BFS is one of simplest algorithms for searching graphs.
It is an uninformed search method that exhaustively searches the entire graph without considering the goal until it finds it.
Input: A graph G and a source (root) v of G
1 procedure BFS(G,v):
2 create a queue Q
3 enqueue v onto Q
4 mark v
5 while Q is not empty:
6 t ← Q.dequeue()
7 if t is what we are looking for:
8 return t
9 for all edges e in G.adjacentEdges(t) do
10 o ← G.opposite(t,e)
11 if o is not marked:
12 mark o
13 enqueue o onto Q
When the number of nodes (vertices) in the graph is known ahead of time, and additional data structures are used to determine which nodes have already been added to the queue, the space complexity can be expressed as O(|V|) where |V| is the cardinality of the set of nodes.

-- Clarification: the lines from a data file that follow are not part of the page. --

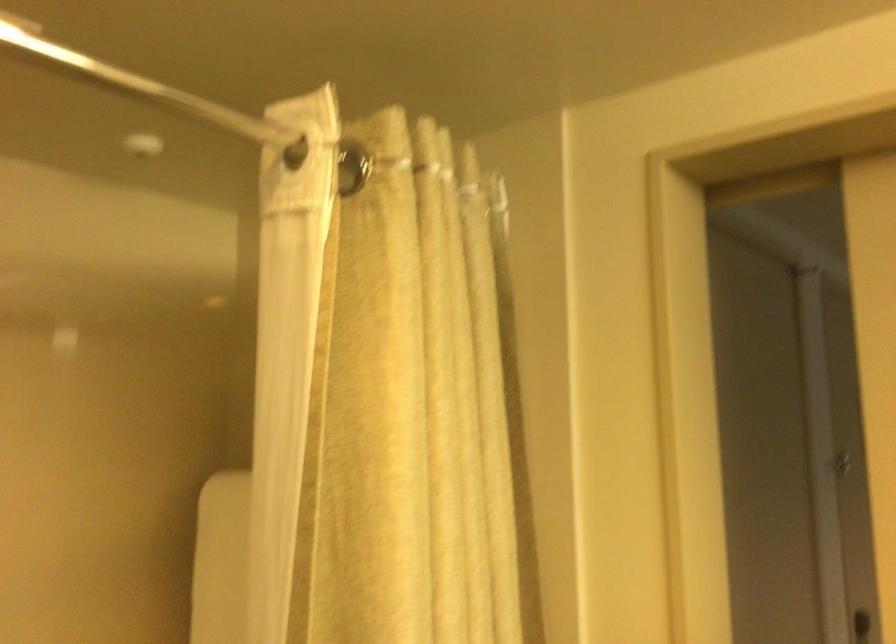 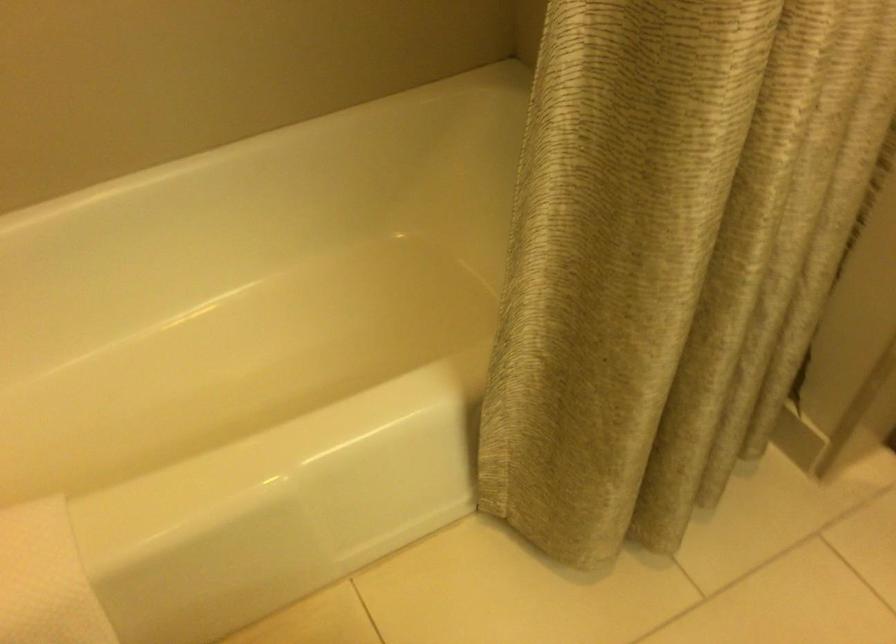 Based on the continuous images, in which direction is the camera rotating?

The camera rotated toward left-down. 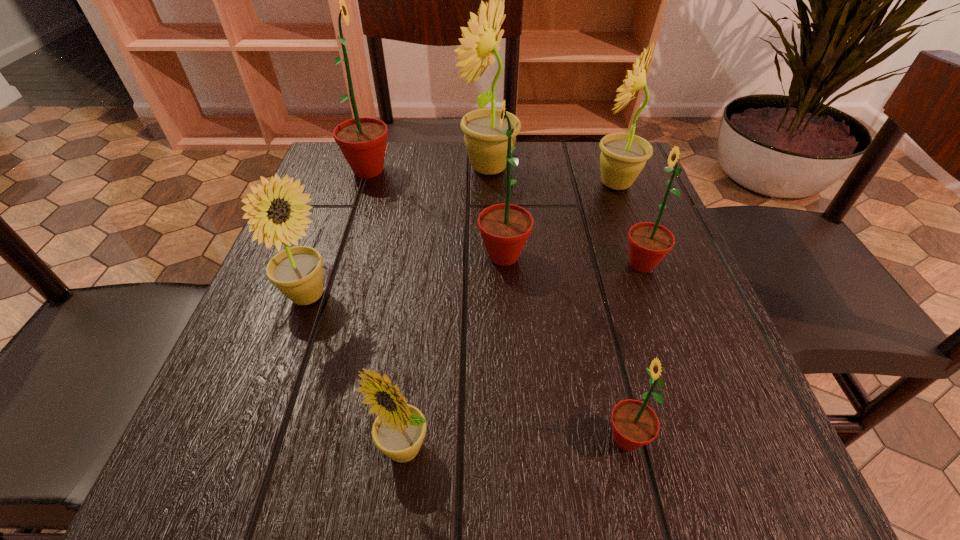 You are a GUI agent. You are given a task and a screenshot of the screen. Output one action in this format:
    pyautogui.click(x=<x>, y=<y>)
    Task: Click on the vacant space located on the face of the third smallest green sunflower
    The height and width of the screenshot is (540, 960).
    Given the screenshot: What is the action you would take?
    click(x=354, y=255)

I want to click on vacant region located 0.210m on the face of the third smallest green sunflower, so click(x=366, y=255).

Identify the location of blank space located 0.240m on the face of the second smallest yellow sunflower. This screenshot has width=960, height=540. (475, 297).

Find the location of `free region located on the face of the second smallest green sunflower`. free region located on the face of the second smallest green sunflower is located at coordinates (424, 264).

Image resolution: width=960 pixels, height=540 pixels. Find the location of `vacant space located on the face of the second smallest green sunflower`. vacant space located on the face of the second smallest green sunflower is located at coordinates (512, 264).

The image size is (960, 540). In order to click on free region located 0.340m on the face of the second smallest green sunflower in this screenshot , I will do `click(435, 264)`.

The image size is (960, 540). What are the coordinates of `vacant space located 0.210m on the face of the third sunflower from right to left` in the screenshot? It's located at (444, 438).

Identify the location of free space located on the face of the third sunflower from right to left. This screenshot has width=960, height=540. (559, 438).

Find the location of a particular element. This screenshot has width=960, height=540. vacant space located 0.070m on the face of the third sunflower from right to left is located at coordinates (551, 438).

Identify the location of object that is positioned at the far left corner. The height and width of the screenshot is (540, 960). (362, 141). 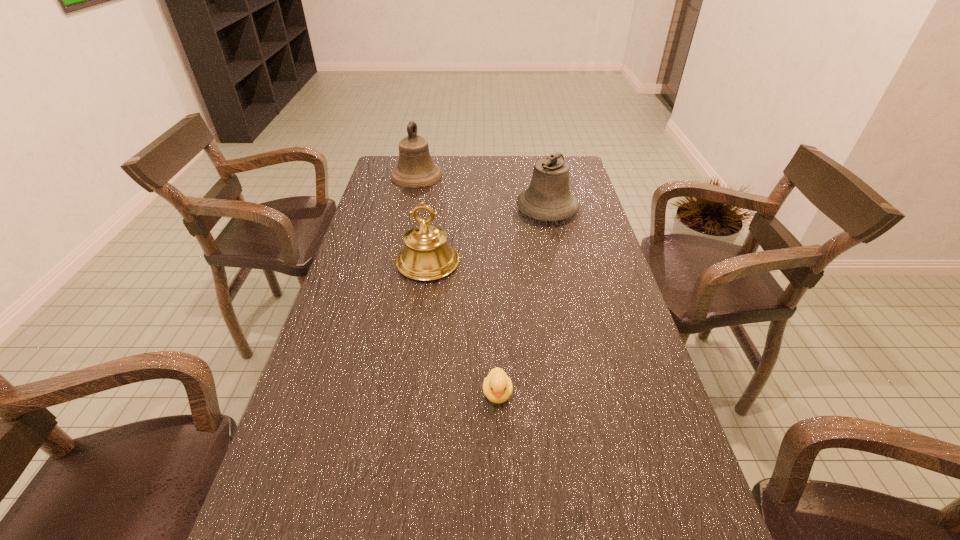 At what (x,y) coordinates should I click in order to perform the action: click on object that is at the far edge. Please return your answer as a coordinate pair (x, y). Looking at the image, I should click on (415, 169).

What are the coordinates of `object at the right edge` in the screenshot? It's located at click(x=548, y=198).

The width and height of the screenshot is (960, 540). Identify the location of object present at the far left corner. (415, 169).

In order to click on vacant area at the far edge of the desktop in this screenshot , I will do `click(464, 157)`.

In order to click on vacant space at the left edge in this screenshot , I will do `click(378, 210)`.

At what (x,y) coordinates should I click in order to perform the action: click on free location at the right edge of the desktop. Please return your answer as a coordinate pair (x, y). The width and height of the screenshot is (960, 540). Looking at the image, I should click on (610, 466).

I want to click on vacant space at the far left corner, so click(x=389, y=163).

Locate an element on the screen. This screenshot has width=960, height=540. free spot between the shortest object and the second nearest bell is located at coordinates (522, 301).

At what (x,y) coordinates should I click in order to perform the action: click on free space between the farthest object and the second farthest bell. Please return your answer as a coordinate pair (x, y). This screenshot has height=540, width=960. Looking at the image, I should click on (482, 193).

Find the location of a particular element. empty location between the farthest object and the shortest object is located at coordinates (457, 285). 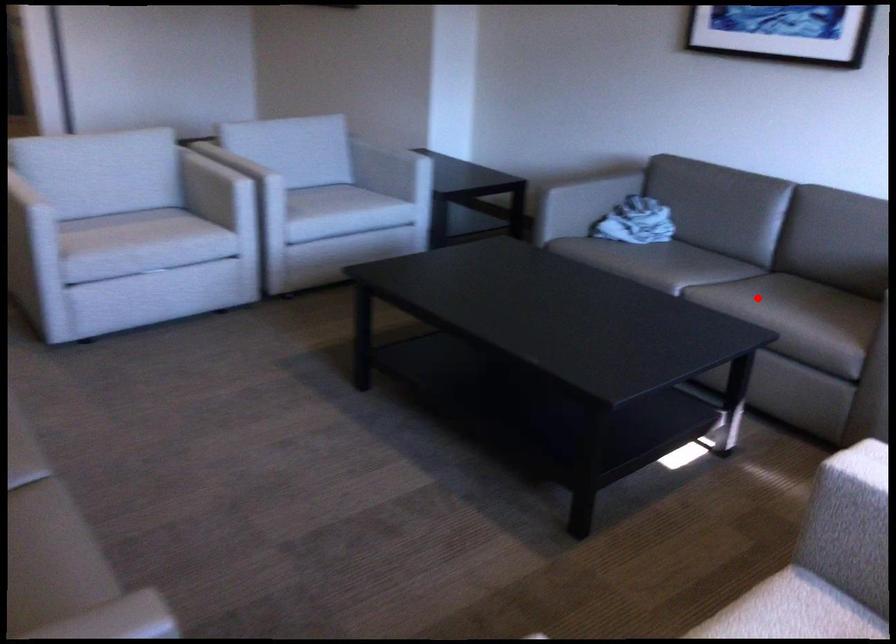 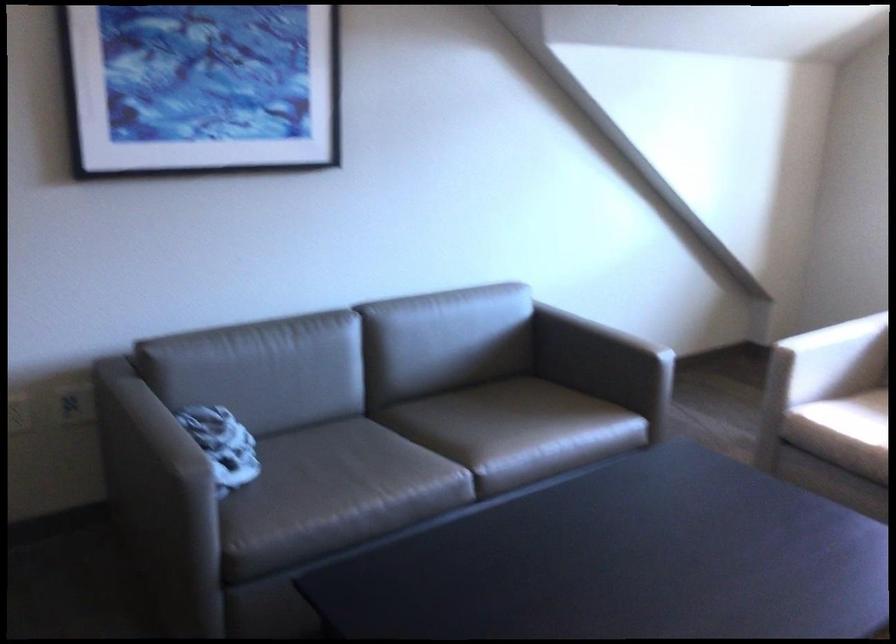 Question: A red point is marked in image1. In image2, is the corresponding 3D point closer to the camera or farther? Reply with the corresponding letter.

Choices:
 (A) The corresponding 3D point is closer.
 (B) The corresponding 3D point is farther.

Answer: (A) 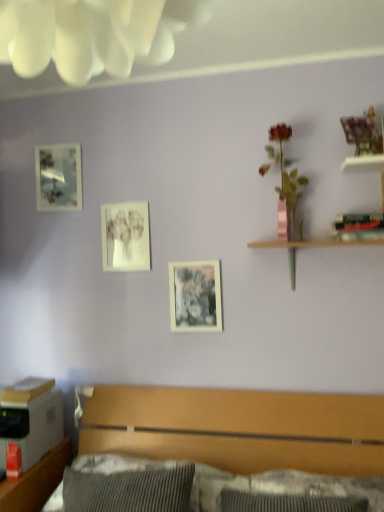 Question: Is matte paper picture frame at center, which is the 2th picture frame from left to right, in front of or behind pink metallic vase at upper right in the image?

Choices:
 (A) behind
 (B) front

Answer: (A)

Question: In the image, is matte paper picture frame at center, which is the 2th picture frame from left to right, on the left side or the right side of pink metallic vase at upper right?

Choices:
 (A) left
 (B) right

Answer: (A)

Question: Based on their relative distances, which object is farther from the matte paper picture frame at center, which is the 2th picture frame from left to right?

Choices:
 (A) wooden shelf at upper right
 (B) pink metallic vase at upper right
 (C) black matte picture frame at center, the 3th picture frame when ordered from left to right
 (D) matte black picture frame at upper left, which ranks as the 3th picture frame in bottom-to-top order
 (E) wooden bed at lower center

Answer: (E)

Question: Considering the real-world distances, which object is farthest from the matte paper picture frame at center, which is counted as the 2th picture frame, starting from the bottom?

Choices:
 (A) black matte picture frame at center, the 3th picture frame when ordered from left to right
 (B) brushed wood dresser at lower left
 (C) matte black picture frame at upper left, marked as the first picture frame in a left-to-right arrangement
 (D) wooden shelf at upper right
 (E) wooden bed at lower center

Answer: (B) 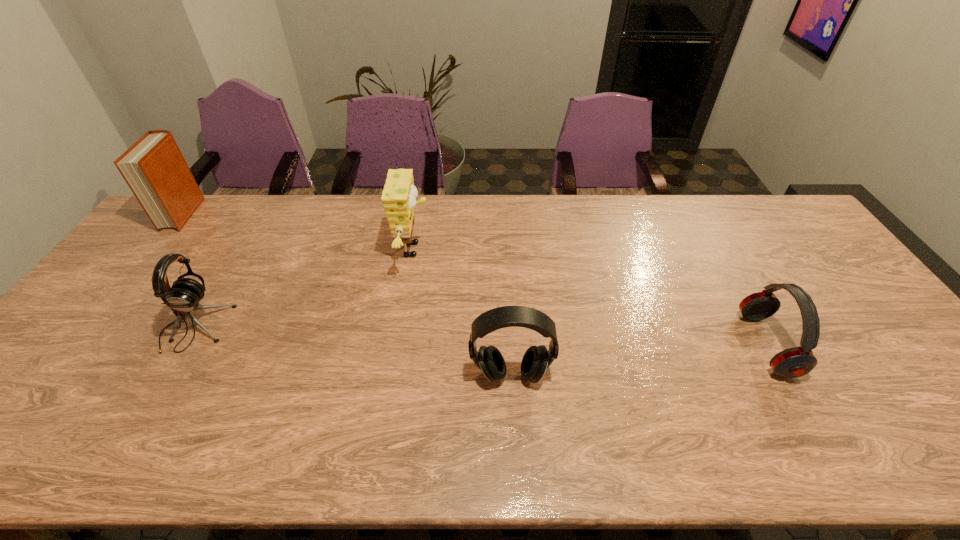 Locate which earphone ranks third in proximity to the hardback book. Please provide its 2D coordinates. Your answer should be formatted as a tuple, i.e. [(x, y)], where the tuple contains the x and y coordinates of a point satisfying the conditions above.

[(794, 362)]

Locate an element on the screen. Image resolution: width=960 pixels, height=540 pixels. earphone that is the closest to the shortest object is located at coordinates (537, 359).

I want to click on vacant space that satisfies the following two spatial constraints: 1. on the open cover of the hardback book; 2. on the left side of the second object from left to right, so click(x=93, y=328).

The time complexity can be expressed as O(|E|+|V|) since every vertex and every edge will be explored in the worst case. Note: O(|E|+|V|) may vary between O(|V|) and , O(|V|^2+|V|) depending on the number of graph edges.
Above algorithm can produce BFS Tree, if marking node o (in line 12) is accompanied by setting node t as parent of node o. Such tree allows to find shortest path from any node in graph to source.